§ WHAT TO WORK ON
Omit images. Retype all entries verbatim.

# # # #

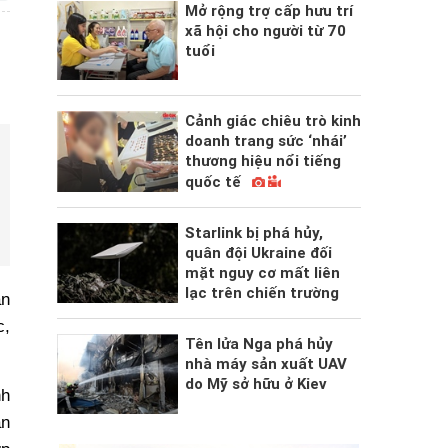
Mở rộng trợ cấp hưu trí
xã hội cho người từ 70
tuổi
Cảnh giác chiêu trò kinh
doanh trang sức ‘nhái’
thương hiệu nổi tiếng
quốc tế
Starlink bị phá hủy,
quân đội Ukraine đối
mặt nguy cơ mất liên
lạc trên chiến trường
ân
c,
Tên lửa Nga phá hủy
nhà máy sản xuất UAV
do Mỹ sở hữu ở Kiev
nh
ân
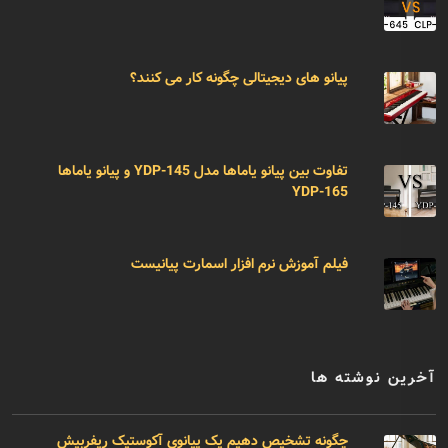
پیانو های دیجیتالی چگونه کار می کنند؟
تفاوت بین پیانو یاماها مدل YDP-145 و پیانو یاماها
YDP-165
فیلم آموزش نرم افزار اسمارت پیانیست
آخرین نوشته ها
چگونه تشخیص دهیم یک پیانوی آکوستیک ریفربیش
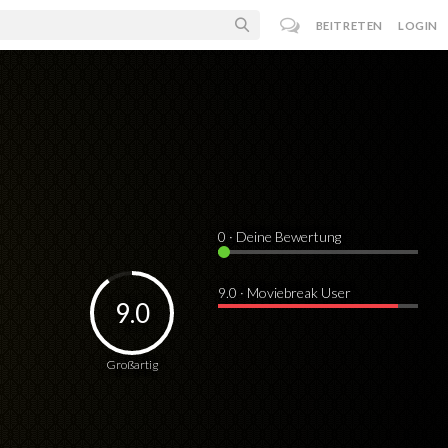
BEITRETEN
LOGIN
0
· Deine Bewertung
9.0 · Moviebreak User
9.0
Großartig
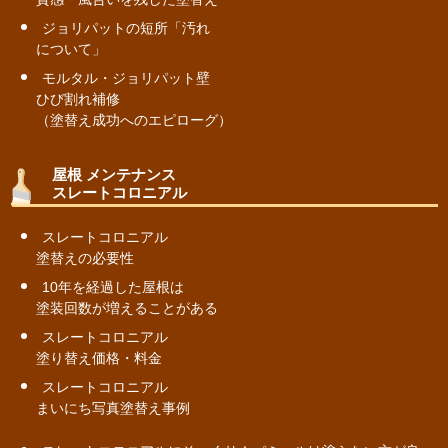
ジョリパットの短所「汚れ
について」
モルタル・ジョリパット壁
ひび割れ補修
（塗替え成功へのエピローグ）
屋根 メンテナンス
スレートコロニアル
スレートコロニアル
塗替えの必要性
10年を経過した屋根は
塗装回数が増えることがある
スレートコロニアル
塗り替え価格・料金
スレートコロニアル
まいにち写真塗替え事例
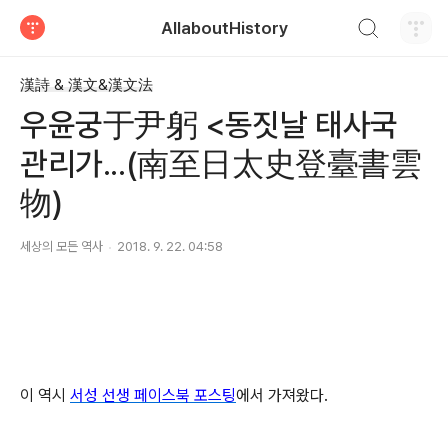
검색하기
AllaboutHistory
티스토리
漢詩 & 漢文&漢文法
우윤궁于尹躬 <동짓날 태사국
관리가...(南至日太史登臺書雲
物)
세상의 모든 역사
2018. 9. 22. 04:58
이 역시
서성 선생 페이스북 포스팅
에서 가져왔다.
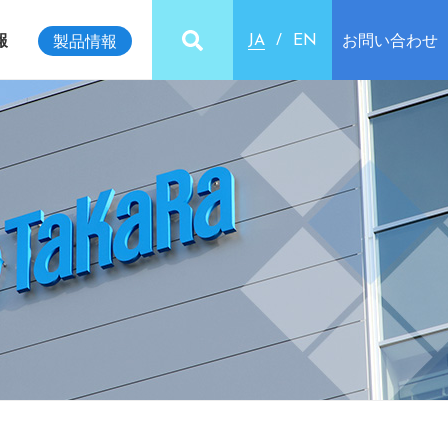
報
お問い合わせ
製品情報
JA
EN
ビリティインデックス
クセス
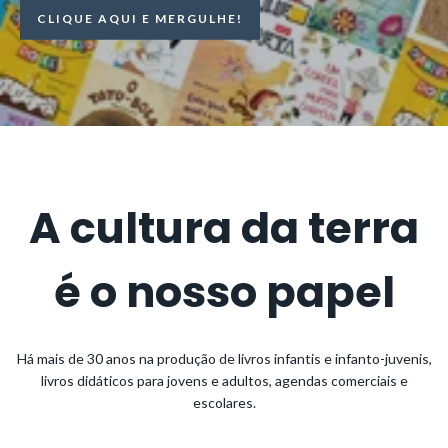
CLIQUE AQUI E MERGULHE!
A cultura da terra
é o nosso papel
Há mais de 30 anos na produção de livros infantis e infanto-juvenis,
livros didáticos para jovens e adultos, agendas comerciais e
escolares.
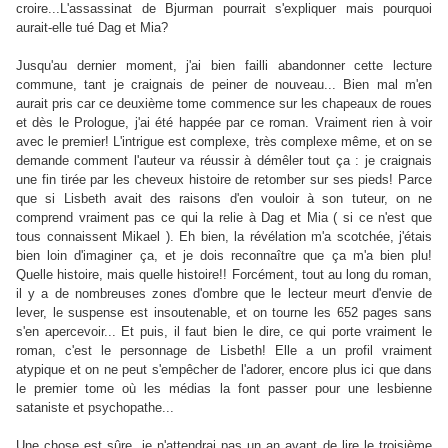
croire...L'assassinat de Bjurman pourrait s'expliquer mais pourquoi
aurait-elle tué Dag et Mia?
Jusqu'au dernier moment, j'ai bien failli abandonner cette lecture
commune, tant je craignais de peiner de nouveau... Bien mal m'en
aurait pris car ce deuxième tome commence sur les chapeaux de roues
et dès le Prologue, j'ai été happée par ce roman. Vraiment rien à voir
avec le premier! L'intrigue est complexe, très complexe même, et on se
demande comment l'auteur va réussir à démêler tout ça : je craignais
une fin tirée par les cheveux histoire de retomber sur ses pieds! Parce
que si Lisbeth avait des raisons d'en vouloir à son tuteur, on ne
comprend vraiment pas ce qui la relie à Dag et Mia ( si ce n'est que
tous connaissent Mikael ). Eh bien, la révélation m'a scotchée, j'étais
bien loin d'imaginer ça, et je dois reconnaître que ça m'a bien plu!
Quelle histoire, mais quelle histoire!! Forcément, tout au long du roman,
il y a de nombreuses zones d'ombre que le lecteur meurt d'envie de
lever, le suspense est insoutenable, et on tourne les 652 pages sans
s'en apercevoir... Et puis, il faut bien le dire, ce qui porte vraiment le
roman, c'est le personnage de Lisbeth! Elle a un profil vraiment
atypique et on ne peut s'empêcher de l'adorer, encore plus ici que dans
le premier tome où les médias la font passer pour une lesbienne
sataniste et psychopathe...
Une chose est sûre, je n'attendrai pas un an avant de lire le troisième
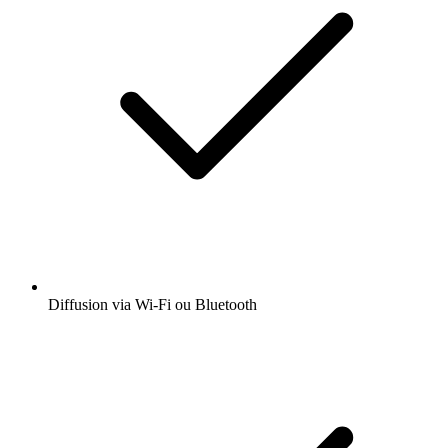
Diffusion via Wi-Fi ou Bluetooth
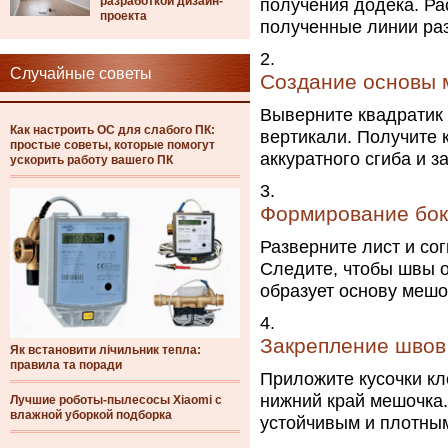
разработкой дизайн-
получения додека. Ра
проекта
полученные линии раз
Случайные советы
Создание основы 
Выверните квадратик 
Как настроить ОС для слабого ПК:
вертикали. Получите 
простые советы, которые помогут
аккуратного сгиба и з
ускорить работу вашего ПК
Формирование бок
Разверните лист и сог
Следите, чтобы швы о
образует основу мешо
Закрепление швов
Як встановити лічильник тепла:
правила та поради
Приложите кусочки кл
нижний край мешочка.
Лучшие роботы-пылесосы Xiaomi с
влажной уборкой подборка
устойчивым и плотны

# # # #

§ EXERCISE SOLUTION
Mở rộng trợ cấp hưu trí
xã hội cho người từ 70
tuổi
Cảnh giác chiêu trò kinh
doanh trang sức ‘nhái’
thương hiệu nổi tiếng
quốc tế
Starlink bị phá hủy,
quân đội Ukraine đối
mặt nguy cơ mất liên
lạc trên chiến trường
ân
c,
Tên lửa Nga phá hủy
nhà máy sản xuất UAV
do Mỹ sở hữu ở Kiev
nh
ân
پیانو های دیجیتالی چگونه کار می کنند؟
تفاوت بین پیانو یاماها مدل YDP-145 و پیانو یاماها
YDP-165
فیلم آموزش نرم افزار اسمارت پیانیست
آخرین نوشته ها
چگونه تشخیص دهیم یک پیانوی آکوستیک ریفربیش
BEITRETEN
LOGIN
0
· Deine Bewertung
9.0 · Moviebreak User
9.0
Großartig
ジョリパットの短所「汚れ
について」
モルタル・ジョリパット壁
ひび割れ補修
（塗替え成功へのエピローグ）
屋根 メンテナンス
スレートコロニアル
スレートコロニアル
塗替えの必要性
10年を経過した屋根は
塗装回数が増えることがある
スレートコロニアル
塗り替え価格・料金
スレートコロニアル
まいにち写真塗替え事例
검색하기
AllaboutHistory
티스토리
漢詩 & 漢文&漢文法
우윤궁于尹躬 <동짓날 태사국
관리가...(南至日太史登臺書雲
物)
세상의 모든 역사
2018. 9. 22. 04:58
이 역시
서성 선생 페이스북 포스팅
에서 가져왔다.
報
お問い合わせ
製品情報
JA
EN
ビリティインデックス
クセス
CLIQUE AQUI E MERGULHE!
A cultura da terra
é o nosso papel
Há mais de 30 anos na produção de livros infantis e infanto-juvenis,
livros didáticos para jovens e adultos, agendas comerciais e
escolares.
croire...L'assassinat de Bjurman pourrait s'expliquer mais pourquoi
aurait-elle tué Dag et Mia?
Jusqu'au dernier moment, j'ai bien failli abandonner cette lecture
commune, tant je craignais de peiner de nouveau... Bien mal m'en
aurait pris car ce deuxième tome commence sur les chapeaux de roues
et dès le Prologue, j'ai été happée par ce roman. Vraiment rien à voir
avec le premier! L'intrigue est complexe, très complexe même, et on se
demande comment l'auteur va réussir à démêler tout ça : je craignais
une fin tirée par les cheveux histoire de retomber sur ses pieds! Parce
que si Lisbeth avait des raisons d'en vouloir à son tuteur, on ne
comprend vraiment pas ce qui la relie à Dag et Mia ( si ce n'est que
tous connaissent Mikael ). Eh bien, la révélation m'a scotchée, j'étais
bien loin d'imaginer ça, et je dois reconnaître que ça m'a bien plu!
Quelle histoire, mais quelle histoire!! Forcément, tout au long du roman,
il y a de nombreuses zones d'ombre que le lecteur meurt d'envie de
lever, le suspense est insoutenable, et on tourne les 652 pages sans
s'en apercevoir... Et puis, il faut bien le dire, ce qui porte vraiment le
roman, c'est le personnage de Lisbeth! Elle a un profil vraiment
atypique et on ne peut s'empêcher de l'adorer, encore plus ici que dans
le premier tome où les médias la font passer pour une lesbienne
sataniste et psychopathe...
Une chose est sûre, je n'attendrai pas un an avant de lire le troisième
Diffusion via Wi-Fi ou Bluetooth
разработкой дизайн-
получения додека. Ра
проекта
полученные линии раз
Случайные советы
Создание основы 
Выверните квадратик 
Как настроить ОС для слабого ПК:
вертикали. Получите 
простые советы, которые помогут
аккуратного сгиба и з
ускорить работу вашего ПК
Формирование бок
Разверните лист и сог
Следите, чтобы швы о
образует основу мешо
Закрепление швов
Як встановити лічильник тепла:
правила та поради
Приложите кусочки кл
нижний край мешочка.
Лучшие роботы-пылесосы Xiaomi с
влажной уборкой подборка
устойчивым и плотны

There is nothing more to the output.